Gordon Brown (shown here in April 2007) has decided not to call a snap election.

The failure to act may carry consequences that are just as weighty as decisive action. Ask Hamlet. Gordon Brown, like the Prince of Denmark, has been paralyzed with indecision over whether to continue governing without a fresh mandate until his term of office expires in 2010 or go to polls to secure a fresh five-year term. (He took over as Britain's Prime Minister from Tony Blair in June without an election.) Most Britons thought they knew what Brown would decide. After all, the Labour party had for years been substantially ahead of its nearest rivals, the Conservatives, in opinion polls. Another compelling reason for a snap election: economic turbulence, and projections of damage to the U.K. economy, that may soon erode Labour's popularity.

So Britain has been on high alert. Party chiefs had already drawn up detailed campaign plans and taken on extra staff to carry these out. Donors were tapped for extra funds. Politicians pounded the streets peddling their policies as their constituents mulled over the options. All that remained was for Brown to summon an official limo to take the short drive from Downing Street to Buckingham Palace where he would ask the Queen to dissolve parliament. He was expected to do so on Oct. 9 to set up an election for Nov. 1.

There may be a Nov. 1 election, but not this year or even in 2008, according to Brown. In an Oct. 6 interview with the BBC, the Prime Minister ruled out a fall poll, adding "I think it's very unlikely that [an election] will happen in the next period. I think the important thing is that we get on with the business of change in this country because people do want change and I'm responding to that demand."

In the days leading up to Brown's surprise announcement, polls had indeed hinted that British voters might want change — from Labour to the Tories. A survey of marginal constituencies conducted by the U.K.'s largest Sunday tabloid, the News of the World, for publication on Oct. 7, showed the Conservatives leading by 6% in the contests for these key parliamentary seats. Earlier polls showed the parties neck-and-neck.

Most psephologists believe that Labour would have won an overall majority if Brown had called a November election. That's a belief shared by the Tories, who are convinced that a later election will benefit their cause. They expect the British economy to stutter, damaging Labour's reputation and, more especially, Brown's — he was Chancellor of the Exchequer for 10 years before becoming Prime Minister, after all. They also want months rather than weeks to woo electors with vote-winning policies such as their planned changes to the inheritance tax, which would raise the threshold to 1 million pounds from the current level of 300,000 pounds. At their annual conference in Blackpool, which concluded on Oct. 4 with a bravura speech by Conservative leader David Cameron, party strategists played a careful game: they pretended to relish the prospect of an election, but were actually seeking to boost their party's popularity to scare Brown off an early election.
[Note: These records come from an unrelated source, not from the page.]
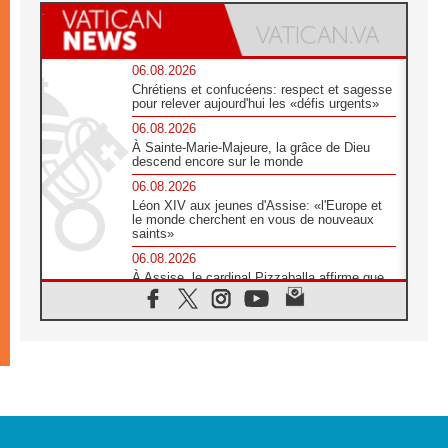
06.08.2026
Chrétiens et confucéens: respect et sagesse
pour relever aujourd'hui les «défis urgents»
06.08.2026
À Sainte-Marie-Majeure, la grâce de Dieu
descend encore sur le monde
06.08.2026
Léon XIV aux jeunes d'Assise: «l'Europe et
le monde cherchent en vous de nouveaux
saints»
06.08.2026
À Assise, le cardinal Pizzaballa affirme que
«les chrétiens veulent la paix»
06.08.2026
Au Mexique, le cardinal Parolin invite à être
aux côtés des marginalisées
06.08.2026
À Assise, le Pape invite les jeunes à
«construire la civilisation de l'amour»
05.08.2026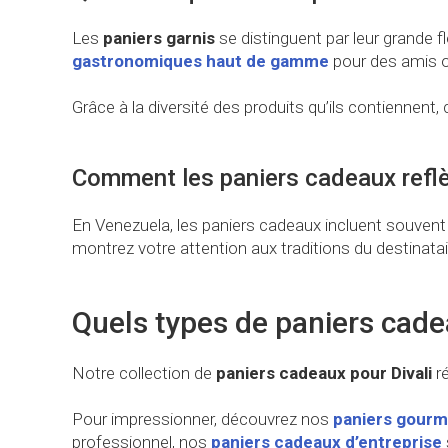
Les
paniers garnis
se distinguent par leur grande fl
gastronomiques haut de gamme
pour des amis o
Grâce à la diversité des produits qu’ils contiennent
Comment les paniers cadeaux reflèt
En Venezuela, les paniers cadeaux incluent souvent 
montrez votre attention aux traditions du destinata
Quels types de paniers cade
Notre collection de
paniers cadeaux pour Divali
ré
Pour impressionner, découvrez nos
paniers gourm
professionnel, nos
paniers cadeaux d’entreprise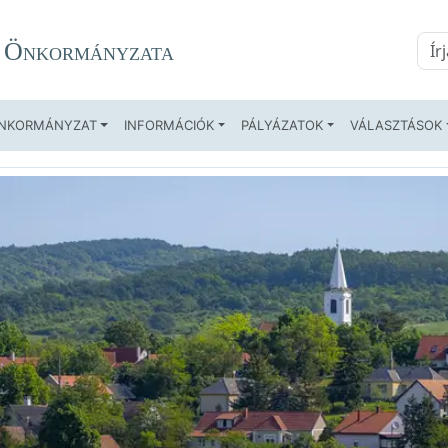
Kere
g Önkormányzata
NKORMÁNYZAT
INFORMÁCIÓK
PÁLYÁZATOK
VÁLASZTÁSOK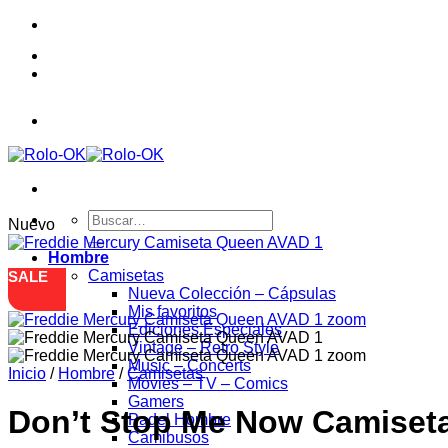
Saltar
al
contenido
Buscar
Nuevo
por:
Hombre
Camisetas
SALE
Nueva Colección – Cápsulas
Mis favoritos
Ediciones Especiales
Vintage – Retro Style
Music – Concerts
Inicio
/
Hombre
/
Camisetas
Movies – TV – Comics
Gamers
Don’t Stop Me Now Camiset
Padel Hombre
Camibusos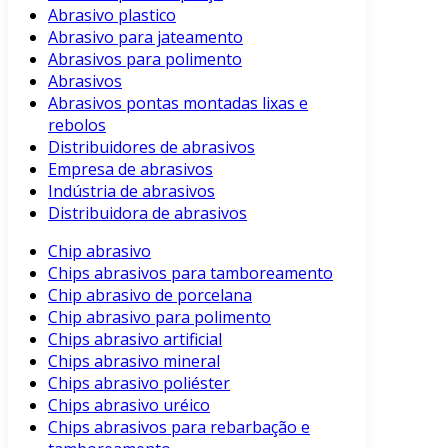
Abrasivo plastico
Abrasivo para jateamento
Abrasivos para polimento
Abrasivos
Abrasivos pontas montadas lixas e
rebolos
Distribuidores de abrasivos
Empresa de abrasivos
Indústria de abrasivos
Distribuidora de abrasivos
Chip abrasivo
Chips abrasivos para tamboreamento
Chip abrasivo de porcelana
Chip abrasivo para polimento
Chips abrasivo artificial
Chips abrasivo mineral
Chips abrasivo poliéster
Chips abrasivo uréico
Chips abrasivos para rebarbação e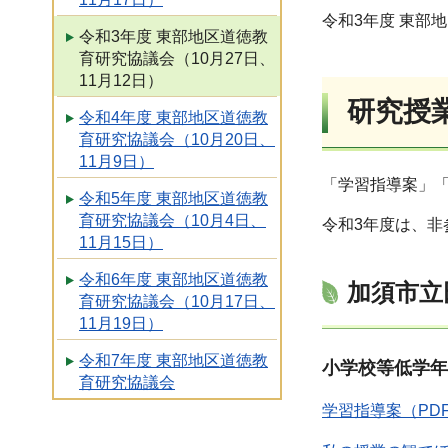
令和3年度 東部
令和3年度 東部地区道徳教
育研究協議会（10月27日、
11月12日）
研究授
令和4年度 東部地区道徳教
育研究協議会（10月20日、
11月9日）
「学習指導案」
令和5年度 東部地区道徳教
育研究協議会（10月4日、
令和3年度は、
11月15日）
令和6年度 東部地区道徳教
加須市立
育研究協議会（10月17日、
11月19日）
令和7年度 東部地区道徳教
小学校等低学年
育研究協議会
学習指導案（PD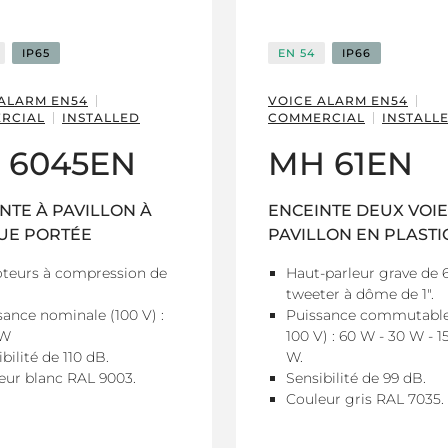
IP65
EN 54
IP66
 ALARM EN54
VOICE ALARM EN54
RCIAL
INSTALLED
COMMERCIAL
INSTALL
 6045EN
MH 61EN
NTE À PAVILLON À
ENCEINTE DEUX VOIE
UE PORTÉE
PAVILLON EN PLAST
teurs à compression de
Haut-parleur grave de 6
tweeter à dôme de 1".
sance nominale (100 V) :
Puissance commutable
 W
100 V) : 60 W - 30 W - 1
bilité de 110 dB.
W.
eur blanc RAL 9003.
Sensibilité de 99 dB.
Couleur gris RAL 7035.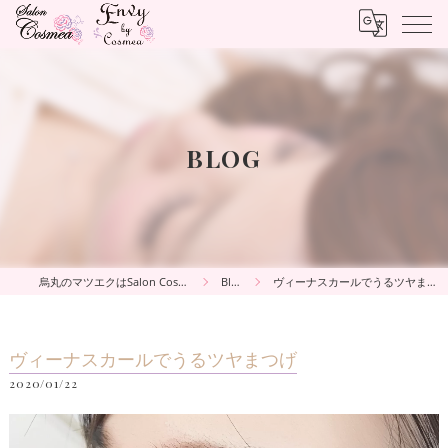
BLOG
烏丸のマツエクはSalon Cosmea
Blog
ヴィーナスカールでうるツヤまつげ
ヴィーナスカールでうるツヤまつげ
2020/01/22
They succeeded. Brown blinked, and now many of his own party are braced against a backlash. "He'll look weak, indecisive," said a party insider. "It's a question of character."
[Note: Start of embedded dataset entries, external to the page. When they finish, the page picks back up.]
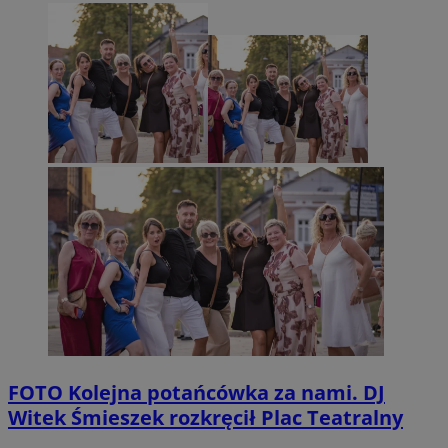
FOTO
Kolejna potańcówka za nami. DJ
Witek Śmieszek rozkręcił Plac Teatralny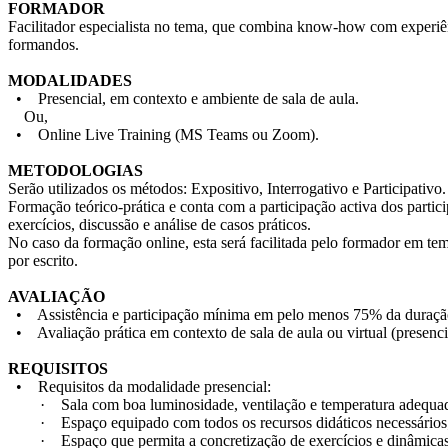
FORMADOR
Facilitador especialista no tema, que combina know-how com experiên
formandos.
MODALIDADES
• Presencial, em contexto e ambiente de sala de aula.
Ou,
• Online Live Training (MS Teams ou Zoom).
METODOLOGIAS
Serão utilizados os métodos: Expositivo, Interrogativo e Participativo.
Formação teórico-prática e conta com a participação activa dos partic
exercícios, discussão e análise de casos práticos.
No caso da formação online, esta será facilitada pelo formador em tem
por escrito.
AVALIAÇÃO
• Assistência e participação mínima em pelo menos 75% da duraçã
• Avaliação prática em contexto de sala de aula ou virtual (presenci
REQUISITOS
• Requisitos da modalidade presencial:
· Sala com boa luminosidade, ventilação e temperatura adequad
· Espaço equipado com todos os recursos didáticos necessários
· Espaço que permita a concretização de exercícios e dinâmicas 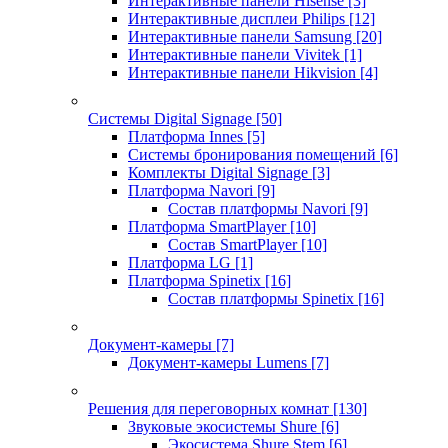
Интерактивные панели Hisense
[3]
Интерактивные дисплеи Philips
[12]
Интерактивные панели Samsung
[20]
Интерактивные панели Vivitek
[1]
Интерактивные панели Hikvision
[4]
Системы Digital Signage
[50]
Платформа Innes
[5]
Системы бронирования помещений
[6]
Комплекты Digital Signage
[3]
Платформа Navori
[9]
Состав платформы Navori
[9]
Платформа SmartPlayer
[10]
Состав SmartPlayer
[10]
Платформа LG
[1]
Платформа Spinetix
[16]
Состав платформы Spinetix
[16]
Документ-камеры
[7]
Документ-камеры Lumens
[7]
Решения для переговорных комнат
[130]
Звуковые экосистемы Shure
[6]
Экосистема Shure Stem
[6]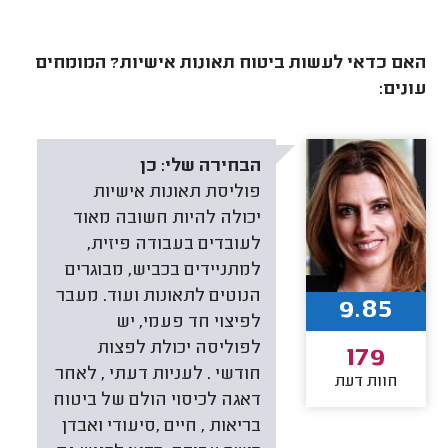
האם כדאי לעשות ביטוח תאונות אישיות? המומחים
עונים:
הבחירה שלי:
כן
פוליסת תאונות אישיות
יכולה להיות חשובה מאוד
לעובדים בעבודה פיזית,
למתניידים בכביש, מבוגרים
הנוטים לתאונות ועוד. מעבר
9.85
לפיצוי חד פעמי, יש
לפוליסה יכולת לפצות
179
חודשי . לעניות דעתי , לאחר
חוות דעת
דאגה לכיסוי הולם של ביטוח
בריאות , חיים ,סיעודי ואבדן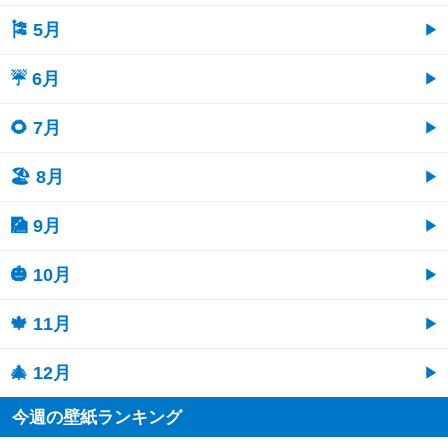
🎏 5月
☔ 6月
🌻 7月
🏖 8月
🎑 9月
🎃 10月
🍁 11月
🎄 12月
今週の壁紙ランキング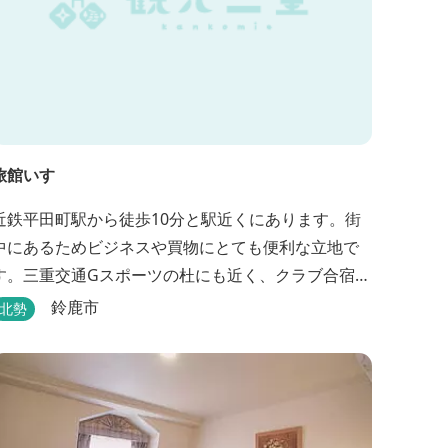
旅館いすゞ
近鉄平田町駅から徒歩10分と駅近くにあります。街
中にあるためビジネスや買物にとても便利な立地で
す。三重交通Gスポーツの杜にも近く、クラブ合宿な
どに最適です。
鈴鹿市
北勢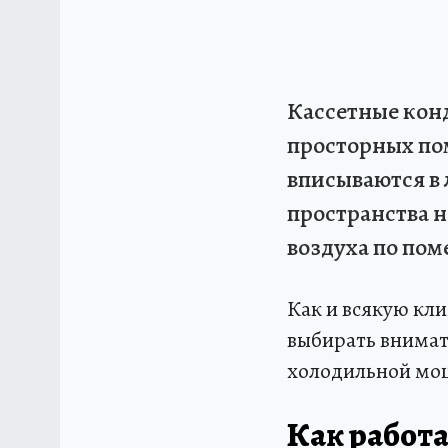
Кассетные кон
просторных по
вписываются в 
пространства н
воздуха по по
Как и всякую кл
выбирать внимат
холодильной мо
Как работа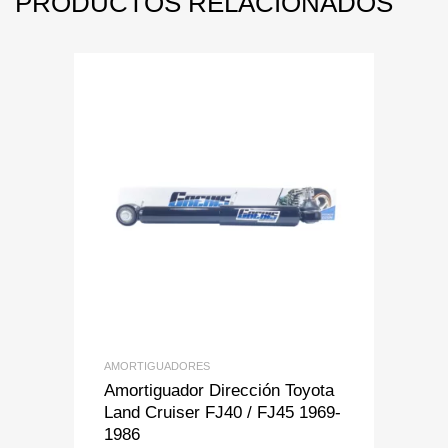
PRODUCTOS RELACIONADOS
Add to Wishlist
Add to Compare
AMORTIGUADORES
Amortiguador Dirección Toyota
Land Cruiser FJ40 / FJ45 1969-
1986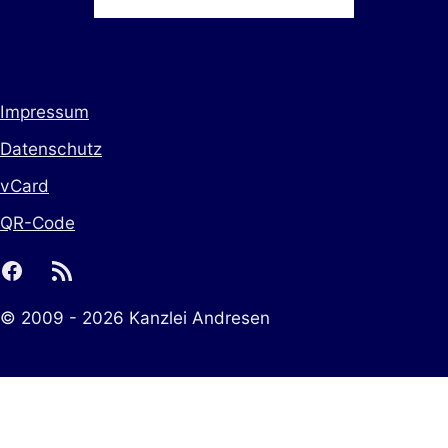
Impressum
Datenschutz
vCard
QR-Code
facebook
rss
© 2009 - 2026 Kanzlei Andresen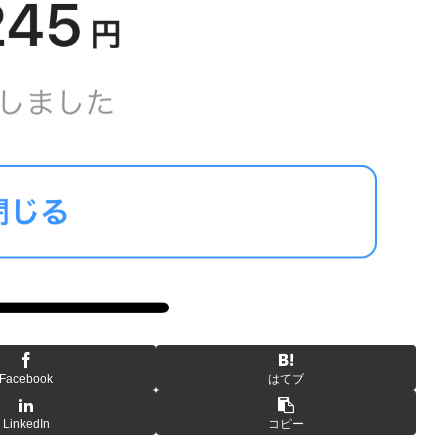
Facebook
はてブ
LinkedIn
コピー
Older Labour members also shudder, remembering one of the darkest hours in their party history. In 1976, when Harold Wilson resigned as Prime Minister, James Callaghan took his place. Two years later, ahead in the polls and apparently with every prospect of winning his own mandate, Callaghan unexpectedly shied away from calling elections. Early in 1979, he lost a confidence motion and was forced to go to the country. His opponent, Margaret Thatcher, led her Tory party to victory and to an unbroken 18 years in office.